• [What the task asks]
Write out the entries below exactly, but only from the line containing "ایچ ایم آر واٹر فرنٹ, ڈی ایچ اے فیز 8" through the line containing "Авторизации", and without the pictures.

[Start of Attachment]

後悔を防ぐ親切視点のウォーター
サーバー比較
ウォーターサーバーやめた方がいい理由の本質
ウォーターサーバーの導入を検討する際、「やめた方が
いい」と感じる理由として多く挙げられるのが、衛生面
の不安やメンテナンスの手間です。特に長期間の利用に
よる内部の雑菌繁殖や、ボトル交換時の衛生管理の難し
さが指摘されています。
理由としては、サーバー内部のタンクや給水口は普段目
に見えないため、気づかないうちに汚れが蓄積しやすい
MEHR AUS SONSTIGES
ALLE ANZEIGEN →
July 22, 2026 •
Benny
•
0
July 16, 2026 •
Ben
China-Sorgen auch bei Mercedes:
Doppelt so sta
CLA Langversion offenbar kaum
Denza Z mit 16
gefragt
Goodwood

[End of Attachment]
[Start of Attachment]

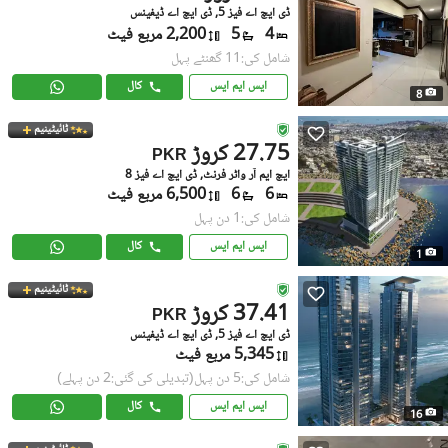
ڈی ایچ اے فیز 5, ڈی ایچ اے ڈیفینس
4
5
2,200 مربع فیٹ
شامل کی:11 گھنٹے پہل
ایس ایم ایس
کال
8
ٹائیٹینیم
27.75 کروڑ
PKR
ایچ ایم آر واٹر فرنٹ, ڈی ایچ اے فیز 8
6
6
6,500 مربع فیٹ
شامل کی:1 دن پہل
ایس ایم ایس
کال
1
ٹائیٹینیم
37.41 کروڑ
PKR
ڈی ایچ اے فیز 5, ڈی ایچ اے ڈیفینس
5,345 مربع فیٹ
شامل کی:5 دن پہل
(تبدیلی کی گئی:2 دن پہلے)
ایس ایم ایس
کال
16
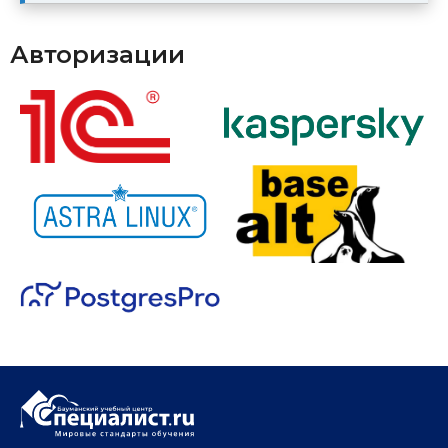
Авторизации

[End of Attachment]

• [Exercise solution]
ایچ ایم آر واٹر فرنٹ, ڈی ایچ اے فیز 8
6
6
6,500 مربع فیٹ
شامل کی:1 دن پہل
ایس ایم ایس
کال
1
ٹائیٹینیم
37.41 کروڑ
PKR
ڈی ایچ اے فیز 5, ڈی ایچ اے ڈیفینس
5,345 مربع فیٹ
شامل کی:5 دن پہل
(تبدیلی کی گئی:2 دن پہلے)
ایس ایم ایس
کال
16
Авторизации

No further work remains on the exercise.